In the recent past, Perle had only encountered Franklin a few times in passing, the sources said. Perle became "impatient" to end his brief conversation with Franklin, and finally just declined to pass a message to Chalabi or to cooperate in any way, according to the sources.
Perle refused to comment.
While the purpose of the mysterious call to Perle is still unclear, a source with knowledge of Franklin's calls suggested that Franklin might have been trying to warn Perle and Chalabi that conflict between the counterintelligence community and the neoconservatives and the Chalabi camp was spinning out of control.
Unbeknownst to Franklin, the FBI was listening.

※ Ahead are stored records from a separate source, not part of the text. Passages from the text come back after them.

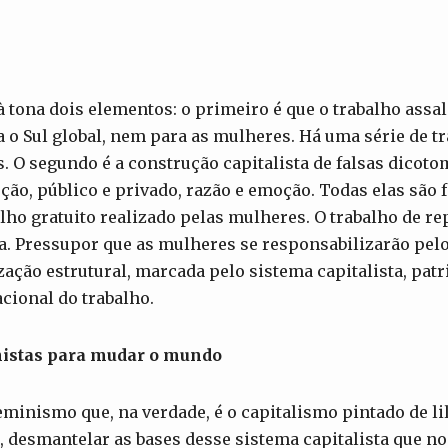
à tona dois elementos: o primeiro é que o trabalho assal
o Sul global, nem para as mulheres. Há uma série de t
. O segundo é a construção capitalista de falsas dicot
ão, público e privado, razão e emoção. Todas elas são f
balho gratuito realizado pelas mulheres. O trabalho de r
a. Pressupor que as mulheres se responsabilizarão pel
ção estrutural, marcada pelo sistema capitalista, patri
acional do trabalho.
nistas para mudar o mundo
minismo que, na verdade, é o capitalismo pintado de li
, desmantelar as bases desse sistema capitalista que n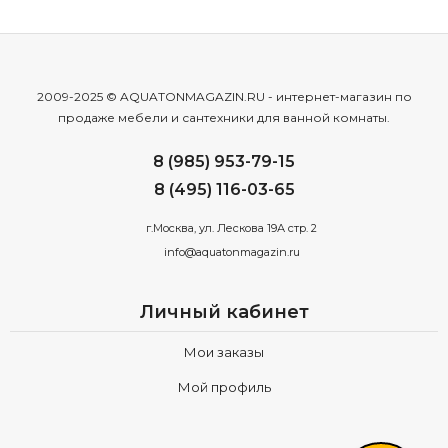
2009-2025 © AQUATONMAGAZIN.RU - интернет-магазин по
продаже мебели и сантехники для ванной комнаты.
8 (985) 953-79-15
8 (495) 116-03-65
г.Москва, ул. Лескова 19А стр. 2
info@aquatonmagazin.ru
Личный кабинет
Мои заказы
Мой профиль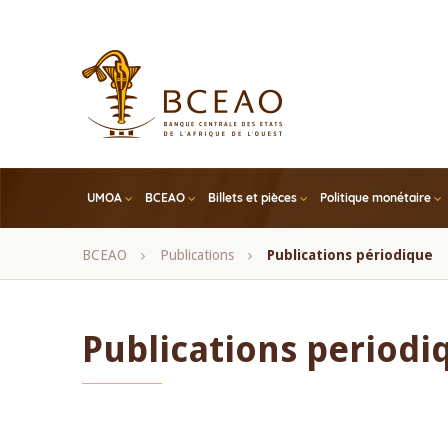
Skip
to
main
content
UMOA
BCEAO
Billets et pièces
Politique monétaire
Fil
BCEAO
Publications
Publications périodique
d'Ariane
Publications periodi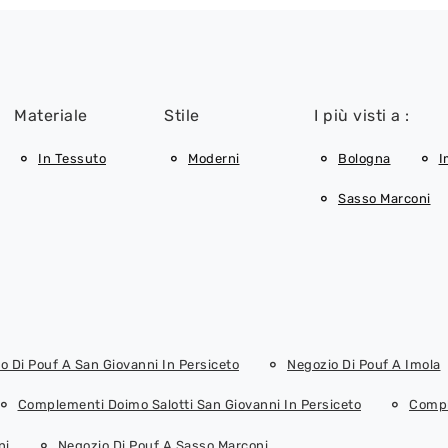
Materiale
Stile
I più visti a :
In Tessuto
Moderni
Bologna
I
Sasso Marconi
o Di Pouf A San Giovanni In Persiceto
Negozio Di Pouf A Imola
Complementi Doimo Salotti San Giovanni In Persiceto
Compl
ni
Negozio Di Pouf A Sasso Marconi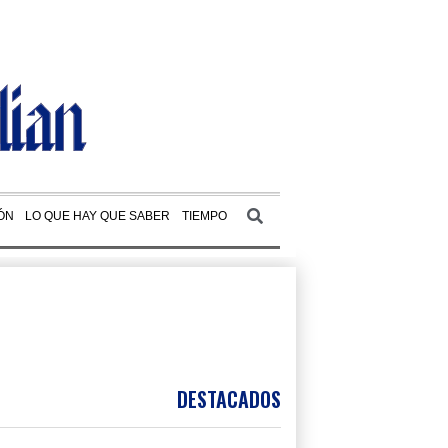
ÓN
LO QUE HAY QUE SABER
TIEMPO
DESTACADOS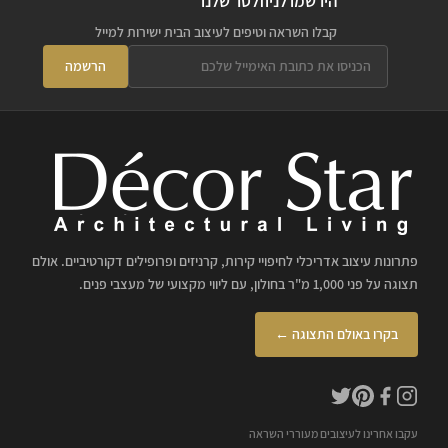
הירשמו לניוזלטר שלנו
קבלו השראה וטיפים לעיצוב הבית ישירות למייל
הרשמה
פתרונות עיצוב אדריכלי לחיפויי קירות, קרניזים ופרופילים דקורטיביים. אולם
תצוגה על פני 1,000 מ"ר בחולון, עם ליווי מקצועי של מעצבי פנים.
בקרו באולם התצוגה ←
עקבו אחרינו לעיצובים מעוררי השראה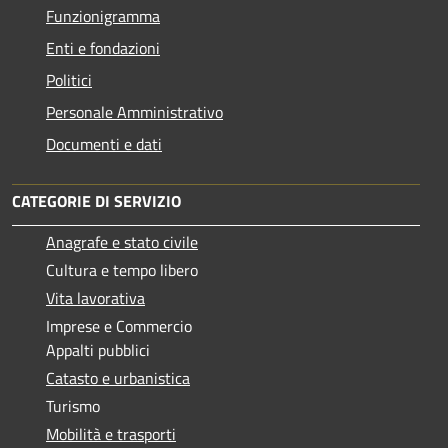
Funzionigramma
Enti e fondazioni
Politici
Personale Amministrativo
Documenti e dati
CATEGORIE DI SERVIZIO
Anagrafe e stato civile
Cultura e tempo libero
Vita lavorativa
Imprese e Commercio
Appalti pubblici
Catasto e urbanistica
Turismo
Mobilità e trasporti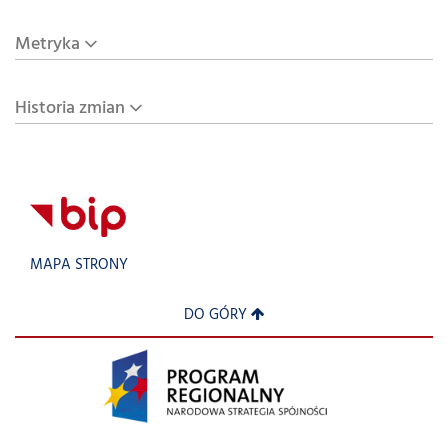
Metryka
Historia zmian
MAPA STRONY
DO GÓRY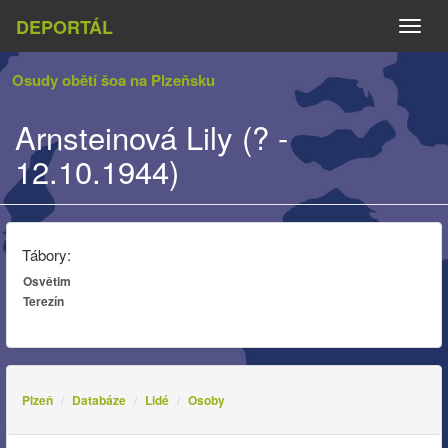
DEPORTÁL
Naviga
Osudy obětí šoa na Plzeňsku
Arnsteinová Lily (? -
12.10.1944)
Tábory:
Osvětim
Terezín
Plzeň
Databáze
Lidé
Osoby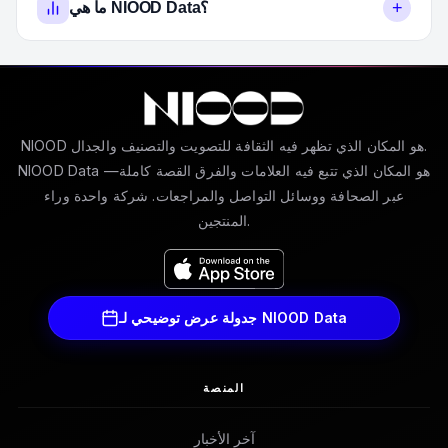
+
ما هي NIOOD Data؟
NIOOD هو المكان الذي تظهر فيه الثقافة للتصويت والتصنيف والجدال.
NIOOD Data هو المكان الذي تتبع فيه العلامات والفرق القصة كاملة—
عبر الصحافة ووسائل التواصل والمراجعات. شركة واحدة وراء
المنتجين.
جدولة عرض توضيحي لـ NIOOD Data
المنصة
آخر الأخبار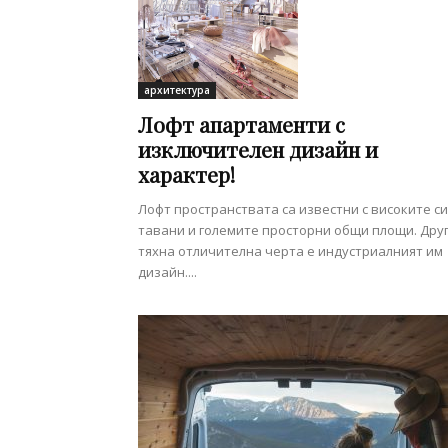
архитектура
Лофт апартаменти с
изключителен дизайн и
характер!
Лофт пространствата са известни с високите си
тавани и големите просторни общи площи. Дру
тяхна отличителна черта е индустриалният им
дизайн....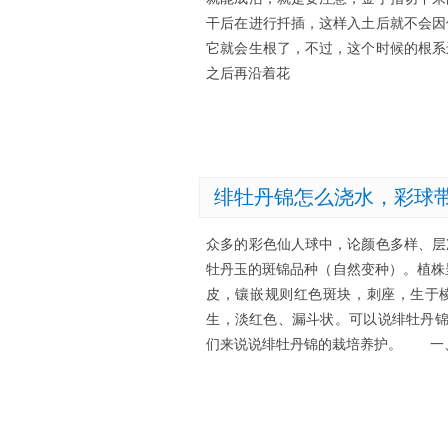
干后在进行扦插，这样入土后就不会因
它就会生根了，不过，这个时候的根系
之后再沿着花
绯牡丹锦怎么浇水，彩球
众多的彩色仙人球中，论颜色多样、层
牡丹玉的斑锦品种（自然变种）。植株呈
皮，镶嵌规则红色斑块，刺座，生于棱
生，淡红色、漏斗状。可以说绯牡丹锦
们来说说绯牡丹锦的栽培养护。 一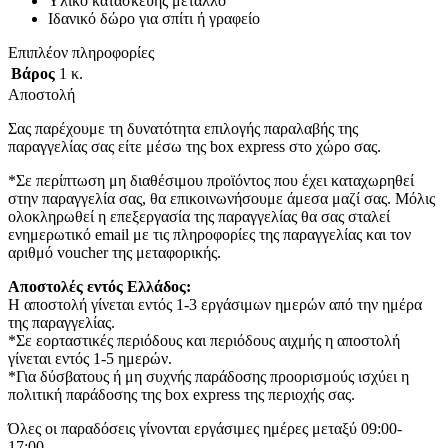
Υλικό κατασκευής μέταλλο
Ιδανικό δώρο για σπίτι ή γραφείο
Επιπλέον πληροφορίες
Βάρος
1 κ.
Αποστολή
Σας παρέχουμε τη δυνατότητα επιλογής παραλαβής της
παραγγελίας σας είτε μέσω της box express στο χώρο σας.
*Σε περίπτωση μη διαθέσιμου προϊόντος που έχει καταχωρηθεί
στην παραγγελία σας, θα επικοινωνήσουμε άμεσα μαζί σας. Μόλις
ολοκληρωθεί η επεξεργασία της παραγγελίας θα σας σταλεί
ενημερωτικό email με τις πληροφορίες της παραγγελίας και τον
αριθμό voucher της μεταφορικής.
Αποστολές εντός Ελλάδος:
Η αποστολή γίνεται εντός 1-3 εργάσιμων ημερών από την ημέρα
της παραγγελίας.
*Σε εορταστικές περιόδους και περιόδους αιχμής η αποστολή
γίνεται εντός 1-5 ημερών.
*Για δύσβατους ή μη συχνής παράδοσης προορισμούς ισχύει η
πολιτική παράδοσης της box express της περιοχής σας.
Όλες οι παραδόσεις γίνονται εργάσιμες ημέρες μεταξύ 09:00-
17:00.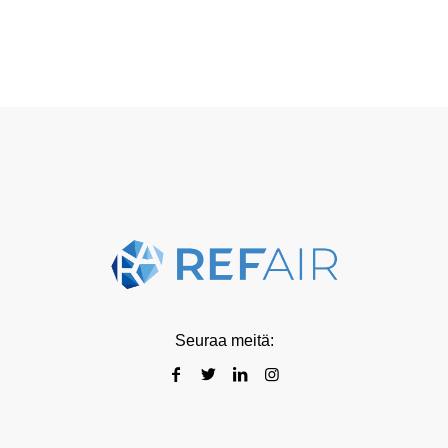
Seuraa meitä: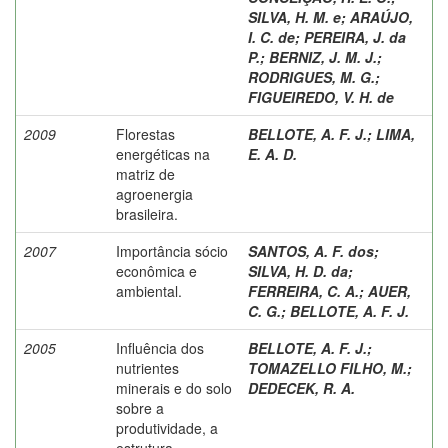
SILVA, H. M. e
;
ARAÚJO,
I. C. de
;
PEREIRA, J. da
P.
;
BERNIZ, J. M. J.
;
RODRIGUES, M. G.
;
FIGUEIREDO, V. H. de
2009
Florestas
BELLOTE, A. F. J.
;
LIMA,
energéticas na
E. A. D.
matriz de
agroenergia
brasileira.
2007
Importância sócio
SANTOS, A. F. dos
;
econômica e
SILVA, H. D. da
;
ambiental.
FERREIRA, C. A.
;
AUER,
C. G.
;
BELLOTE, A. F. J.
2005
Influência dos
BELLOTE, A. F. J.
;
nutrientes
TOMAZELLO FILHO, M.
;
minerais e do solo
DEDECEK, R. A.
sobre a
produtividade, a
estrutura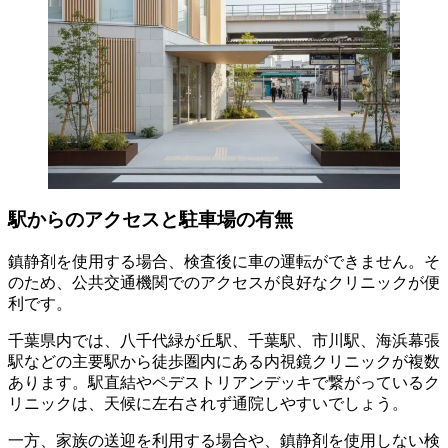
駅からのアクセスと駐車場の有無
鎮静剤を使用する場合、検査後に車の運転ができません。そ
のため、公共交通機関でのアクセスが良好なクリニックが便
利です。
千葉県内では、八千代緑が丘駅、千葉駅、市川駅、海浜幕張
駅などの主要駅から徒歩圏内にある内視鏡クリニックが複数
あります。駅直結やペデストリアンデッキで繋がっているク
リニックは、天候に左右されず通院しやすいでしょう。
一方、家族の送迎を利用する場合や、鎮静剤を使用しない検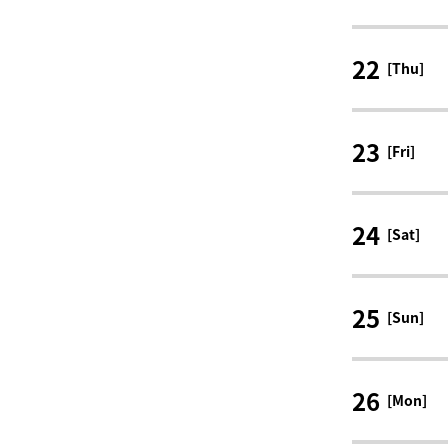
22
[Thu]
23
[Fri]
24
[Sat]
25
[Sun]
26
[Mon]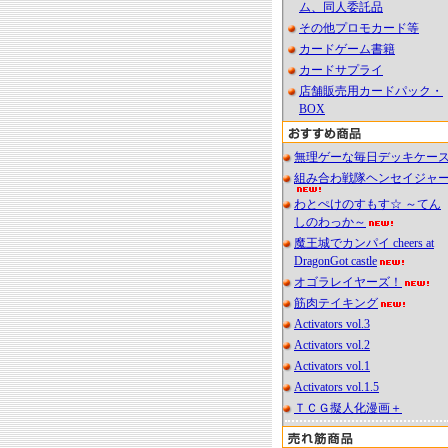
ム、同人委託品
その他プロモカード等
カードゲーム書籍
カードサプライ
店舗販売用カードパック・
BOX
無理ゲーな毎日デッキケー
組み合わ戦隊ヘンセイジャ
わとぺけのすもす☆ ～てん
しのわっか～
魔王城でカンパイ cheers at
DragonGot castle
オゴラレイヤーズ！
筋肉テイキング
Activators vol.3
Activators vol.2
Activators vol.1
Activators vol.1.5
ＴＣＧ擬人化漫画＋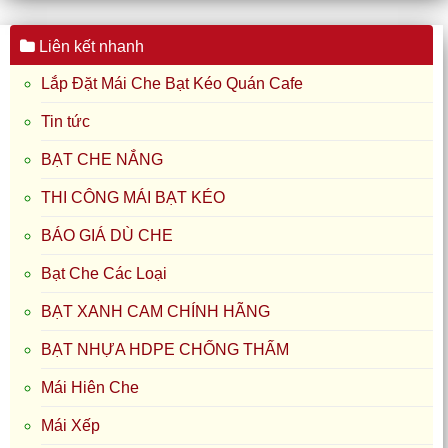
Liên kết nhanh
Lắp Đặt Mái Che Bạt Kéo Quán Cafe
Tin tức
BẠT CHE NẮNG
THI CÔNG MÁI BẠT KÉO
BÁO GIÁ DÙ CHE
Bạt Che Các Loại
BẠT XANH CAM CHÍNH HÃNG
BẠT NHỰA HDPE CHỐNG THẤM
Mái Hiên Che
Mái Xếp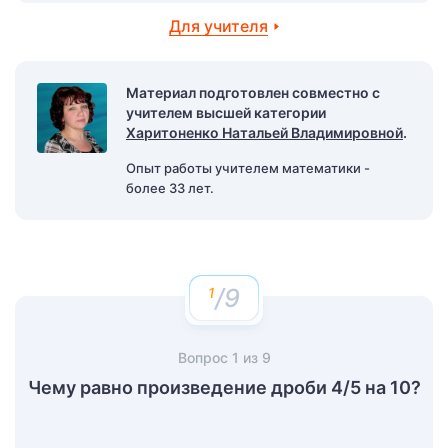
Для учителя
Материал подготовлен совместно с
учителем высшей категории
Харитоненко Натальей Владимировной
.
Опыт работы учителем математики -
более 33 лет.
/9
Вопрос
1
из
9
Чему равно произведение дроби 4/5 на 10?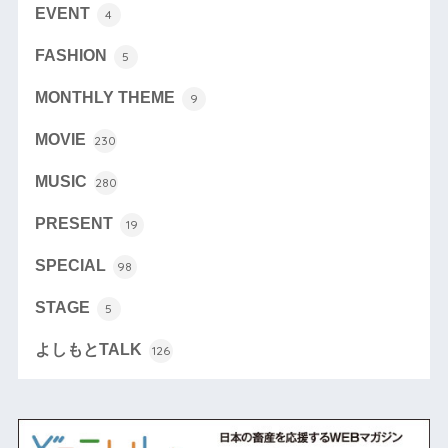
EVENT
4
FASHION
5
MONTHLY THEME
9
MOVIE
230
MUSIC
280
PRESENT
19
SPECIAL
98
STAGE
5
よしもとTALK
126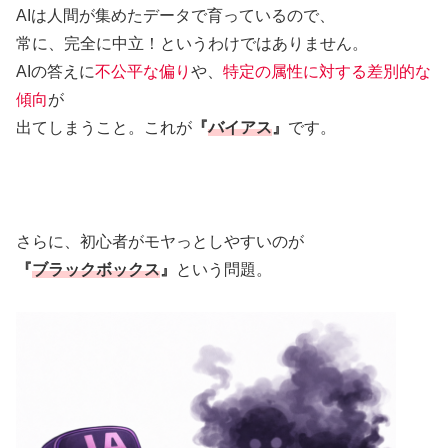
AIは人間が集めたデータで育っているので、
常に、完全に中立！というわけではありません。
AIの答えに
不公平な偏り
や、
特定の属性に対する差別的な
傾向
が
出てしまうこと。これが
『
バイアス
』
です。
さらに、初心者がモヤっとしやすいのが
『
ブラックボックス
』
という問題。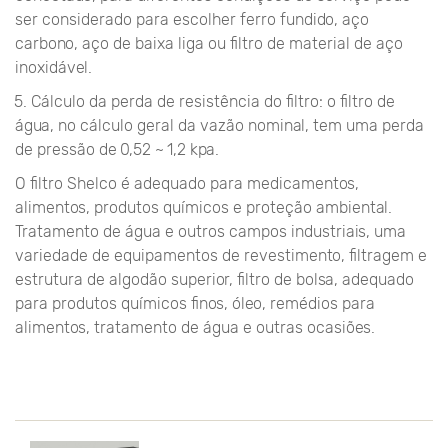
ser considerado para escolher ferro fundido, aço
carbono, aço de baixa liga ou filtro de material de aço
inoxidável.
5. Cálculo da perda de resistência do filtro: o filtro de
água, no cálculo geral da vazão nominal, tem uma perda
de pressão de 0,52 ~ 1,2 kpa.
O filtro Shelco é adequado para medicamentos,
alimentos, produtos químicos e proteção ambiental.
Tratamento de água e outros campos industriais, uma
variedade de equipamentos de revestimento, filtragem e
estrutura de algodão superior, filtro de bolsa, adequado
para produtos químicos finos, óleo, remédios para
alimentos, tratamento de água e outras ocasiões.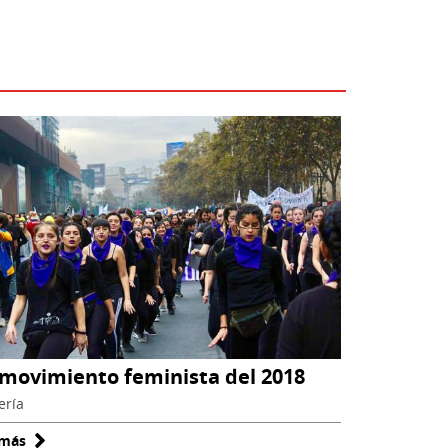
 movimiento feminista del 2018
ería
 más
sobre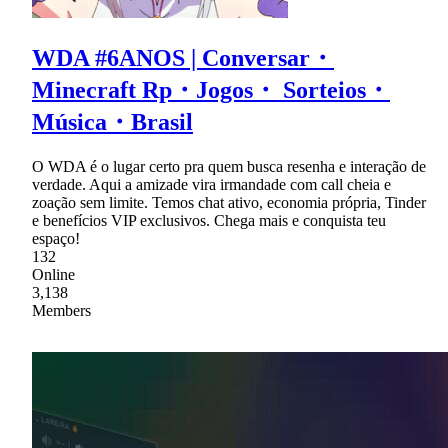
WDA #6ANOS | Conversar・
Minecraft Rp・Jogos・ Sorteios・
Música・Brasil
O WDA é o lugar certo pra quem busca resenha e interação de
verdade. Aqui a amizade vira irmandade com call cheia e
zoação sem limite. Temos chat ativo, economia própria, Tinder
e benefícios VIP exclusivos. Chega mais e conquista teu
espaço!
132
Online
3,138
Members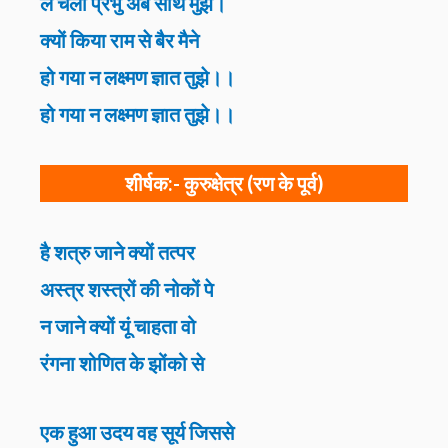
ले चलो प्रभु अब साथ मुझे।
क्यों किया राम से बैर मैने
हो गया न लक्ष्मण ज्ञात तुझे।।
हो गया न लक्ष्मण ज्ञात तुझे।।
शीर्षक:-
कुरुक्षेत्र (रण के पूर्व)
है शत्रु जाने क्यों तत्पर
अस्त्र शस्त्रों की नोकों पे
न जाने क्यों यूं चाहता वो
रंगना शोणित के झोंको से
एक हुआ उदय वह सूर्य जिससे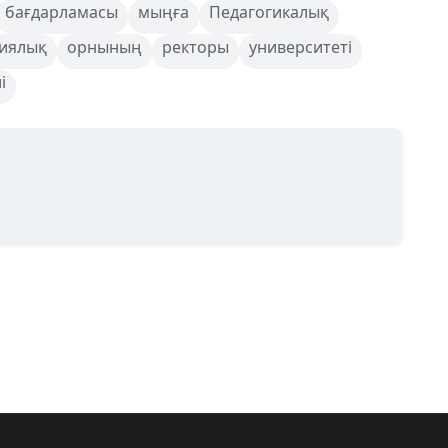
бағдарламасы
мыңға
Педагогикалық
иялық
орнының
ректоры
университеті
і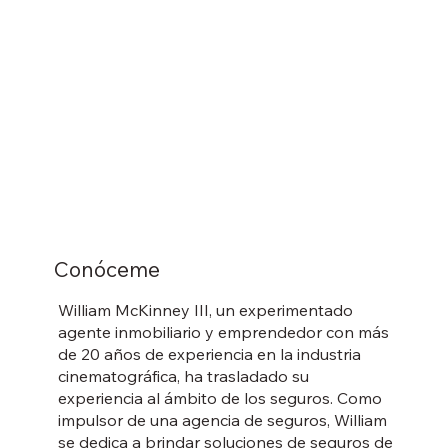
Conóceme
William McKinney III, un experimentado
agente inmobiliario y emprendedor con más
de 20 años de experiencia en la industria
cinematográfica, ha trasladado su
experiencia al ámbito de los seguros. Como
impulsor de una agencia de seguros, William
se dedica a brindar soluciones de seguros de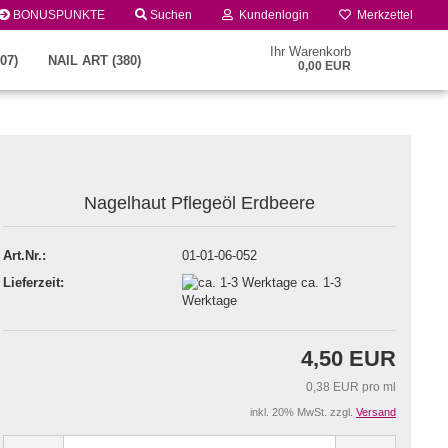
BONUSPUNKTE
Suchen
Kundenlogin
Merkzettel
Ihr Warenkorb
07)
NAIL ART (380)
0,00 EUR
Nagelhaut Pflegeöl Erdbeere
Art.Nr.:
01-01-06-052
Lieferzeit:
ca. 1-3
Konto erstellen
Werktage
Passwort vergessen?
4,50 EUR
0,38 EUR pro ml
inkl. 20% MwSt. zzgl.
Versand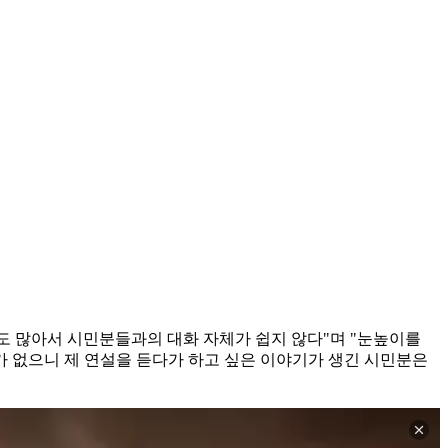
곳도 많아서 시민분들과의 대화 자체가 쉽지 않다"며 "눈높이를
 없으니 제 연설을 듣다가 하고 싶은 이야기가 생긴 시민분은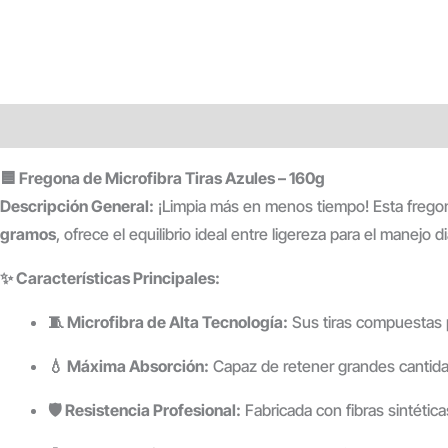
Descripción
Información adicional
🟦 Fregona de Microfibra Tiras Azules – 160g
Descripción General:
¡Limpia más en menos tiempo! Esta fregon
gramos
, ofrece el equilibrio ideal entre ligereza para el manejo
✨ Características Principales:
🧵 Microfibra de Alta Tecnología:
Sus tiras compuestas po
💧 Máxima Absorción:
Capaz de retener grandes cantida
🛡️ Resistencia Profesional:
Fabricada con fibras sintétic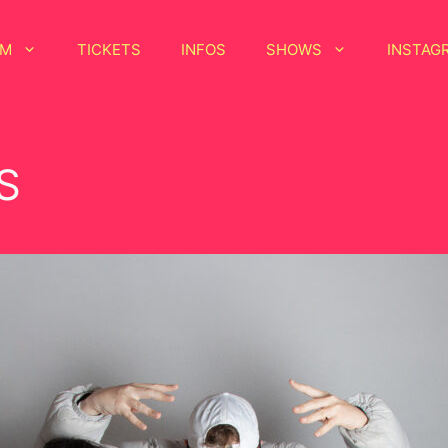
MM
TICKETS
INFOS
SHOWS
INSTAG
S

By the time Franklin phoned Perle, Franklin had been under surveillance for at least a year by the FBI's counterintelligence division, which is led by controversial counterintelligence chief David Szady. Franklin had been monitored since a meeting June 26, 2003, at the Tivoli Restaurant in Virginia, where he discussed a classified Iran policy document with officials of the American Israel Public Affairs Committee (AIPAC).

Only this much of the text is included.